**Problem details**
Using the records below, find every line that includes "Estado" and copy it.

Information START

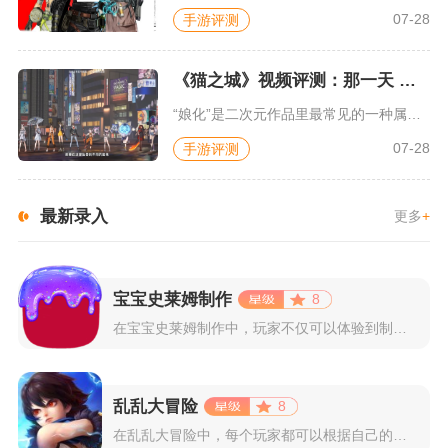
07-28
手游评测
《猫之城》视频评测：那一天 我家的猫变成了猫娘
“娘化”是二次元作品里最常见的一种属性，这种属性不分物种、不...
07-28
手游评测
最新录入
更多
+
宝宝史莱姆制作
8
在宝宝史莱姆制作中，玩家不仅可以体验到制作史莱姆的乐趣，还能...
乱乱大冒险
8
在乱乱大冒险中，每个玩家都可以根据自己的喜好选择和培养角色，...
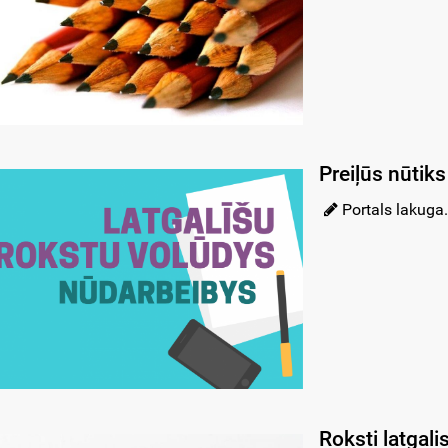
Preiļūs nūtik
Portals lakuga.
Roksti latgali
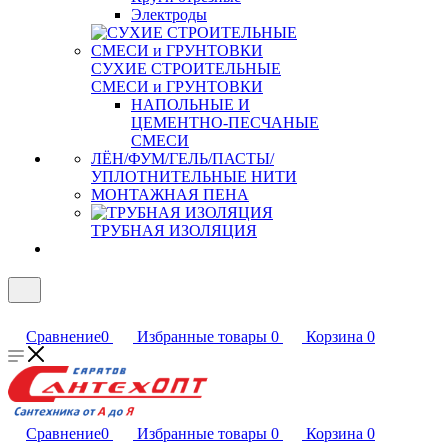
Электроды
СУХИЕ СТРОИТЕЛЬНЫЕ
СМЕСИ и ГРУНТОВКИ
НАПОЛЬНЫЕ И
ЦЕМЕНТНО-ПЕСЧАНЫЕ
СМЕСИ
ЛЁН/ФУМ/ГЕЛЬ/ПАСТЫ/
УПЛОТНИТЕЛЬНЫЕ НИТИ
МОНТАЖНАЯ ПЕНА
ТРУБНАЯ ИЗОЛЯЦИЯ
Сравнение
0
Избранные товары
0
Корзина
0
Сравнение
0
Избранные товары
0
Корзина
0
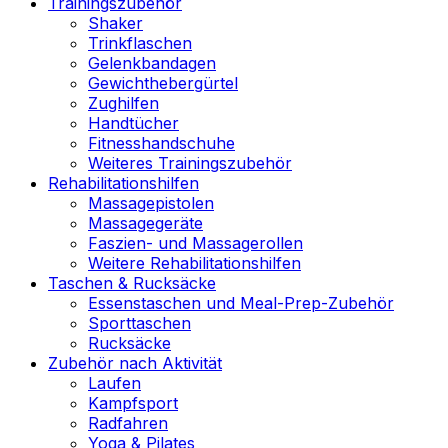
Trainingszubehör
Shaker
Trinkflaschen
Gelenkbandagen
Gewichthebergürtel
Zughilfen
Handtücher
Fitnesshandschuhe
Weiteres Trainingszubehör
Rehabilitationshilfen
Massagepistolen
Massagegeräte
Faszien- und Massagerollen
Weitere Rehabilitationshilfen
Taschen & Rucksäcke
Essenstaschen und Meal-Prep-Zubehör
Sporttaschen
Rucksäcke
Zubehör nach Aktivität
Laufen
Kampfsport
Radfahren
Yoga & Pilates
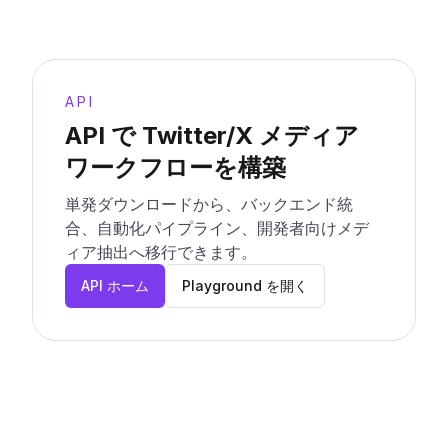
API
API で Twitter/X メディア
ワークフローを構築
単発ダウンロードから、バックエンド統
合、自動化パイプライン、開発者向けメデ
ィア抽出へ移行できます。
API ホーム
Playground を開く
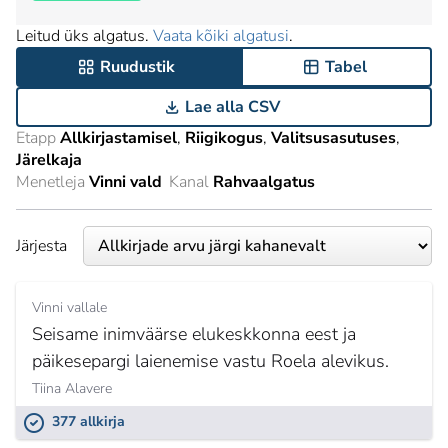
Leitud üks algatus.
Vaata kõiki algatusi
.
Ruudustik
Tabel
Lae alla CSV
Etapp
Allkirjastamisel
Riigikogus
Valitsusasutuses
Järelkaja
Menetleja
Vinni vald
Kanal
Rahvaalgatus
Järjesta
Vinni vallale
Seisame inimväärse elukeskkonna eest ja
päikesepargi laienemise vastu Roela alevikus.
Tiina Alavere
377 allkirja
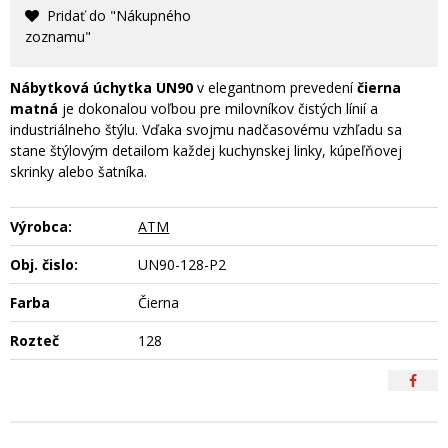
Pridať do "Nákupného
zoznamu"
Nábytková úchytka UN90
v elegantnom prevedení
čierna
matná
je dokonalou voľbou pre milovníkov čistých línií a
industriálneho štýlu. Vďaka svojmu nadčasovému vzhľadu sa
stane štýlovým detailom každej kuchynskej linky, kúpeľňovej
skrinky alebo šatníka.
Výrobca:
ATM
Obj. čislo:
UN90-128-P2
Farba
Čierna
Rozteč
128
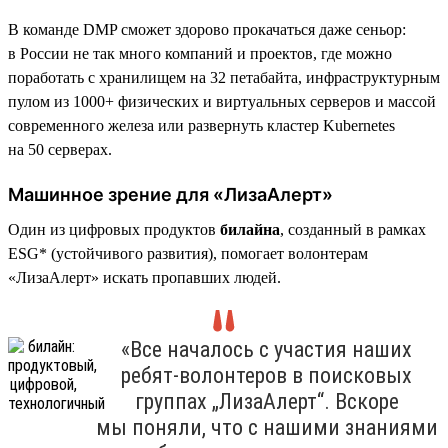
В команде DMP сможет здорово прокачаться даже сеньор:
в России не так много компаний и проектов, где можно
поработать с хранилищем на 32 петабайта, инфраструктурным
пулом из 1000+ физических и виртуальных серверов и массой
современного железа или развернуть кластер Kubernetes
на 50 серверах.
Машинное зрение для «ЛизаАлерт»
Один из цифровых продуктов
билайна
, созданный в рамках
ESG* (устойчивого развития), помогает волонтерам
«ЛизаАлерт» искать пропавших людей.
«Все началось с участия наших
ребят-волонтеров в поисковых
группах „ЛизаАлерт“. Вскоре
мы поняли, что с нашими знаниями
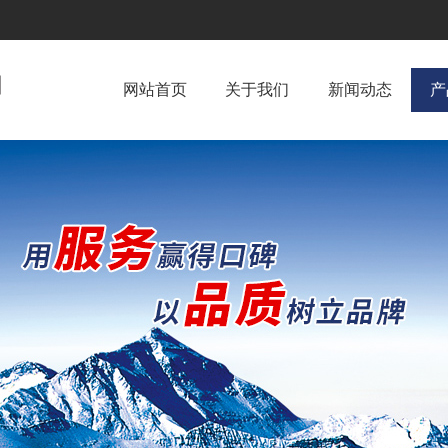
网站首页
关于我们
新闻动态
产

Information END
Information START

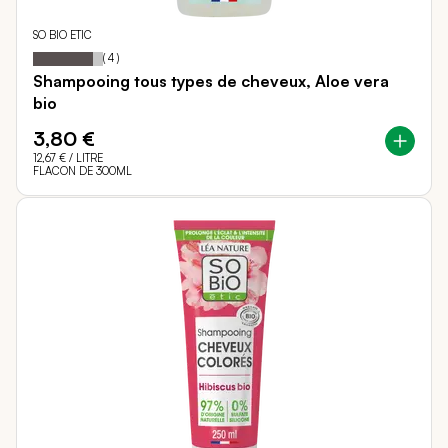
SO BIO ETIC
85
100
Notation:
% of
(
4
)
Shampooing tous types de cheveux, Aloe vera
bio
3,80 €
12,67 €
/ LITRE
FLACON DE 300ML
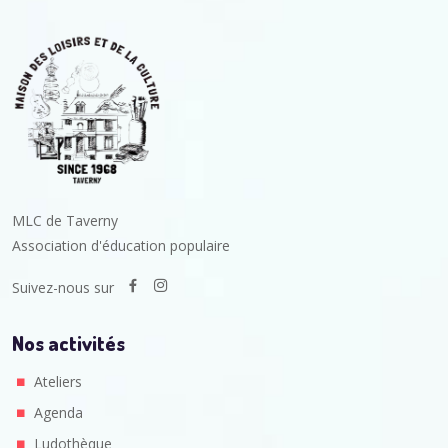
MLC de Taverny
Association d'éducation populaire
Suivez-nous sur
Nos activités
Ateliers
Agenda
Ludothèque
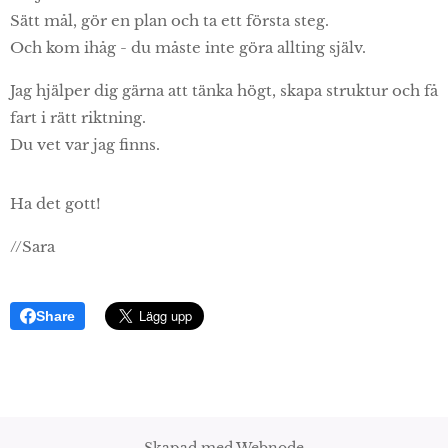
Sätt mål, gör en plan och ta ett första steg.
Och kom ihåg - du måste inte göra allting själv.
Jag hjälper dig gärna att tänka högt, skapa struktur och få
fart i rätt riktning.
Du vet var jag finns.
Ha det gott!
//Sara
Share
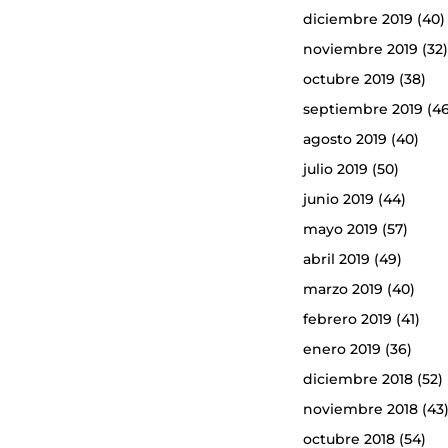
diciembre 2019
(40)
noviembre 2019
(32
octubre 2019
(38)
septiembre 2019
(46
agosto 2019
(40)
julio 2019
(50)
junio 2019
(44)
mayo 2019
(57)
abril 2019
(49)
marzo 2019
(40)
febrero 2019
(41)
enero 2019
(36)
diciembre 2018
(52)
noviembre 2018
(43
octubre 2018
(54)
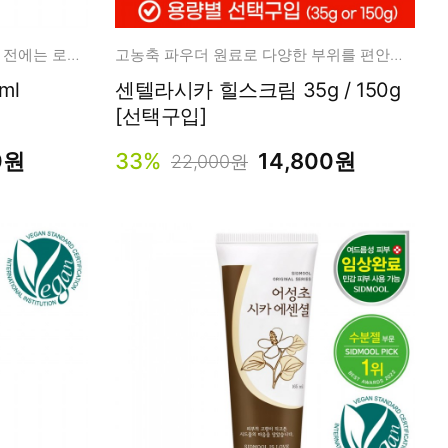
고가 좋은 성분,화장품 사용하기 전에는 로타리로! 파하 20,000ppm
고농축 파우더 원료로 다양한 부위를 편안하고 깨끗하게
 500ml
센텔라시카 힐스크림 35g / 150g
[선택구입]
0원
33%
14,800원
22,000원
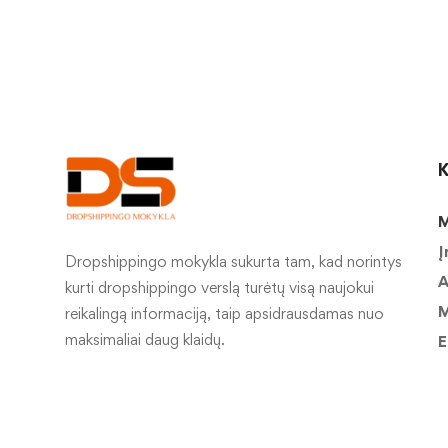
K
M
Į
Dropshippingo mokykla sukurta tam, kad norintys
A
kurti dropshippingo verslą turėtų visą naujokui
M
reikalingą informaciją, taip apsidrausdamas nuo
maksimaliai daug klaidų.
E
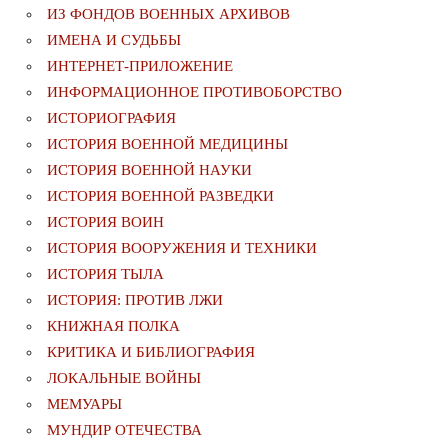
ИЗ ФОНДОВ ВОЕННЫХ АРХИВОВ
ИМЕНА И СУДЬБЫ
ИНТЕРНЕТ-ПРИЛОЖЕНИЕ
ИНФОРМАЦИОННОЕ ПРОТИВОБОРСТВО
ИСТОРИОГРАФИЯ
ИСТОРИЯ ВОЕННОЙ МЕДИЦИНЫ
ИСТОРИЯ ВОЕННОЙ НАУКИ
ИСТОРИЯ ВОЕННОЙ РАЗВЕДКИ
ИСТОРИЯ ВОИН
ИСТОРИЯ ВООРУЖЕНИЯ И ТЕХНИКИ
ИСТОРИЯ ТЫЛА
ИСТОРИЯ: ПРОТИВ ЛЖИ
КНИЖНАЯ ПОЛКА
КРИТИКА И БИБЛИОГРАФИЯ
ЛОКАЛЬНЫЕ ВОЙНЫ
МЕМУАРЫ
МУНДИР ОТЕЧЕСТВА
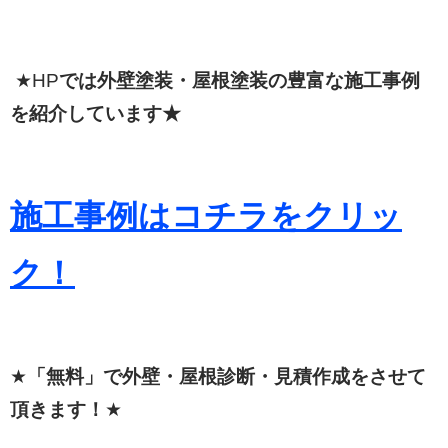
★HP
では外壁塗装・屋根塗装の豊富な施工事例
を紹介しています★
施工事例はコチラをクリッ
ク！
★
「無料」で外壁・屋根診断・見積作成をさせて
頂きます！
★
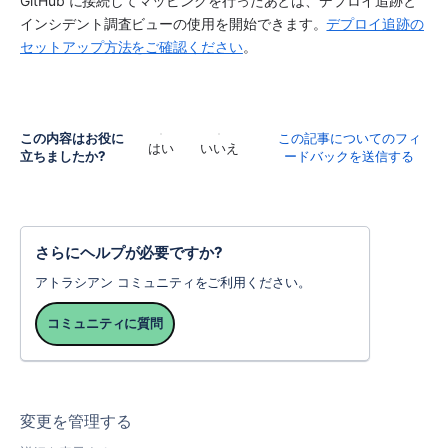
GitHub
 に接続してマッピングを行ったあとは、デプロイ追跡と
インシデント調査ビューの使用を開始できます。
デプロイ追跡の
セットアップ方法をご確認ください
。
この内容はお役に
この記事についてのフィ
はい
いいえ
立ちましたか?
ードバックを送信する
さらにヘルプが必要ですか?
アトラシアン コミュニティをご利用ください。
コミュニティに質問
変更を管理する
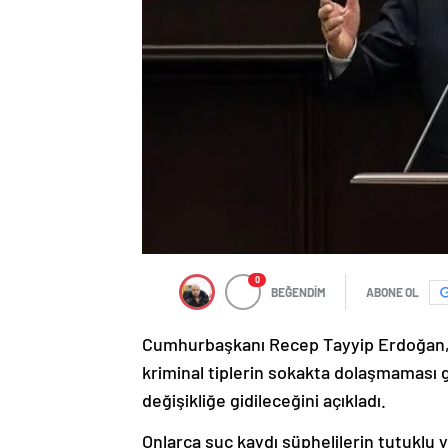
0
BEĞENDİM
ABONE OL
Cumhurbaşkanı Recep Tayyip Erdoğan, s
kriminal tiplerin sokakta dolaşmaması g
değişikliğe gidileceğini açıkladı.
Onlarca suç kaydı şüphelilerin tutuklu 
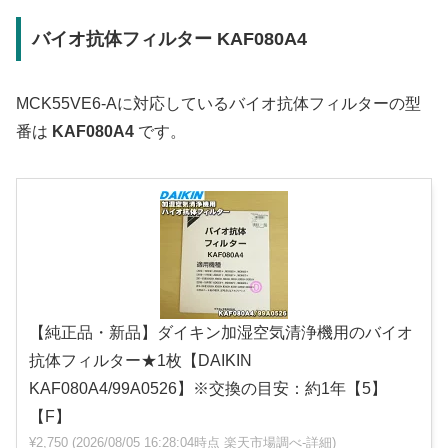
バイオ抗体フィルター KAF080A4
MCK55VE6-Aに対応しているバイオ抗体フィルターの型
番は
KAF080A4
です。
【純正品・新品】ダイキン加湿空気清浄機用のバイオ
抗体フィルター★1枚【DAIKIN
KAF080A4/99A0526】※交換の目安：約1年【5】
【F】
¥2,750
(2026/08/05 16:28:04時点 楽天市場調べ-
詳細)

Information END
Information START

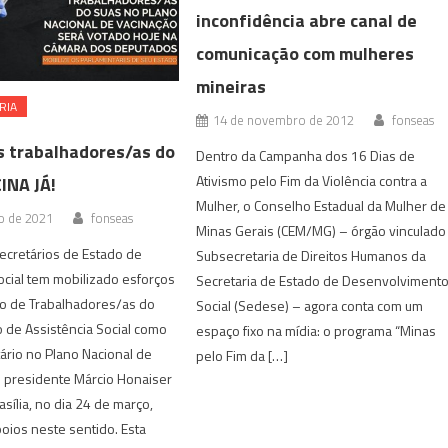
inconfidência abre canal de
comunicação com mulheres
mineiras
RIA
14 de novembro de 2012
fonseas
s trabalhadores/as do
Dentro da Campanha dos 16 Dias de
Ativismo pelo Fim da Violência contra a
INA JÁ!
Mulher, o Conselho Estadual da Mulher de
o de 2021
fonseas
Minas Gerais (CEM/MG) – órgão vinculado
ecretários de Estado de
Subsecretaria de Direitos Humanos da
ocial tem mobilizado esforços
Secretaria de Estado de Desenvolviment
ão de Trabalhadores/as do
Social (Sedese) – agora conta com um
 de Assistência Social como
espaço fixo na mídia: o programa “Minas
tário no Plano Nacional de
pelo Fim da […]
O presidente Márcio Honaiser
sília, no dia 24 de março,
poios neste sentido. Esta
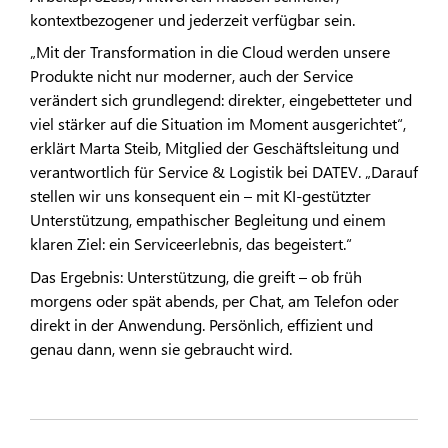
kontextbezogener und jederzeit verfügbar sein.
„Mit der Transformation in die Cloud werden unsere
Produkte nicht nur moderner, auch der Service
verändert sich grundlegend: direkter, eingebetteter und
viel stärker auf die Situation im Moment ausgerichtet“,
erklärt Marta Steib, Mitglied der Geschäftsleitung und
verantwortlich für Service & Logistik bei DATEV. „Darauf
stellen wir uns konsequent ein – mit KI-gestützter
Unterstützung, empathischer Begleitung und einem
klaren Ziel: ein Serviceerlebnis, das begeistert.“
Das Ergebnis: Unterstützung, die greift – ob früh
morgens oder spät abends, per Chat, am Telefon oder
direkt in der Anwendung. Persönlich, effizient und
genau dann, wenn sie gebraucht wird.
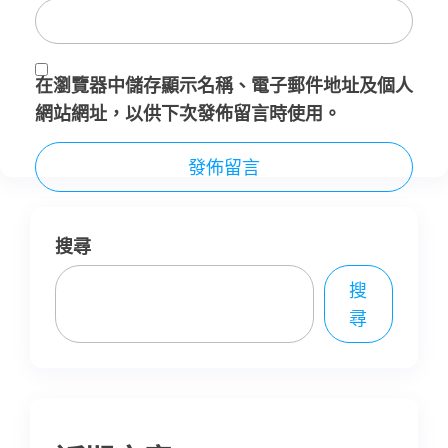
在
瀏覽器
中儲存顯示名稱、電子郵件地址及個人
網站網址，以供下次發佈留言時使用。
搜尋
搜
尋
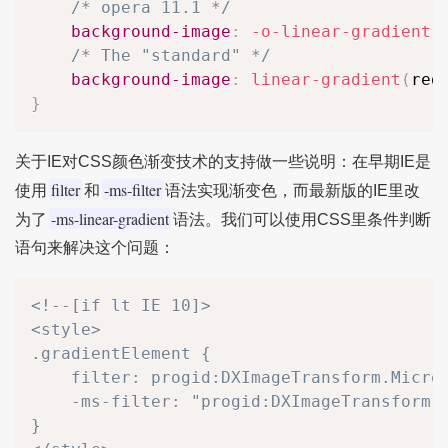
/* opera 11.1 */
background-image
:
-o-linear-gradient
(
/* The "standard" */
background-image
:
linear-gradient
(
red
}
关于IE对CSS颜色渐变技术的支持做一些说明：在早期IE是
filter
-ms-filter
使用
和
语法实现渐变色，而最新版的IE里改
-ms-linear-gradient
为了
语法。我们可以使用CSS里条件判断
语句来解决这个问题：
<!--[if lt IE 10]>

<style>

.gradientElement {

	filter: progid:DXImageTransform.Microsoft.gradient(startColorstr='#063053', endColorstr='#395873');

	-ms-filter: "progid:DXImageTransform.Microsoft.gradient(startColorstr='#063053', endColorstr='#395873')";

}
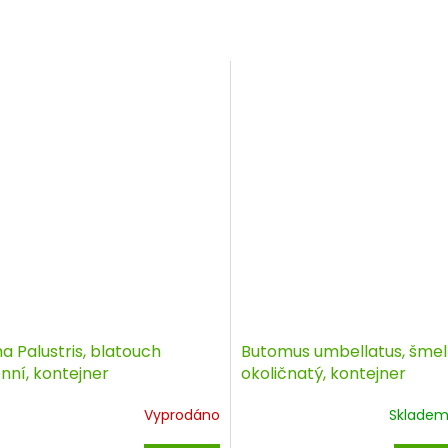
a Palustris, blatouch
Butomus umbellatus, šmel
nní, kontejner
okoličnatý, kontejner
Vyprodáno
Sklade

Information END

**Answer to this problem**
ecretários de Estado de
Secretaria de Estado de Desenvolviment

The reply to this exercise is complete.